Primary LanguagePython

FreeCodeCamp-DS

In this repositry we are going to implement various supervised machine algorithms based on the data to predict the target variable.

Below 7 steps We are going to follow in almost every algorithm example -

  1. Collect the data
  2. Data cleaning
  3. Analyza the data (EDA Analysis)
  4. Feature engineering
  5. Train the model (Build the model)
  6. Calculate model accuracy
  7. Calculate the LOSS funcation

Collect the data Import the data from local machine or import the data from URL etc.

Analyza the data Analyze the data once the data is availabe to understand the data. like how the data is distributed, correlation between variables, find the relation between variables using t-test, chi square test, Anova etc.

Data Cleaning In this we will see how to handle Missing values, How to deal with Outliers, remove duplicates etc. ********** Quality data beats fancy algorithms. ************

Feature engineering Find the useful variables to train the model using domain knowledge, based on previous experiance, based on various statistical methods etc.

Train Test (Build the model) Devide the dataset into two part 1. Train, 2. Test, now use Train dataset to train the model and check the same on Test dataset to see how the model is performing.

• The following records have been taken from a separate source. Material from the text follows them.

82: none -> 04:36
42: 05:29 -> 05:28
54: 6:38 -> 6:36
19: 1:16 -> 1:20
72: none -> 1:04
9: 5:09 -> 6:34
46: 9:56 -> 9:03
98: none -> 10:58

Accuracy To Check the accuracy of model how the model is performing on test data or unseen data, usually accuracy is calculated in the form of percentage.

Loss funcation The lower the loss, the better a model (unless the model has over-fitted to the training data). The loss is calculated on training and validation and its interperation is how well the model is doing for these two sets. Unlike accuracy, loss is not a percentage. It is a summation of the errors made for each example in training or validation sets.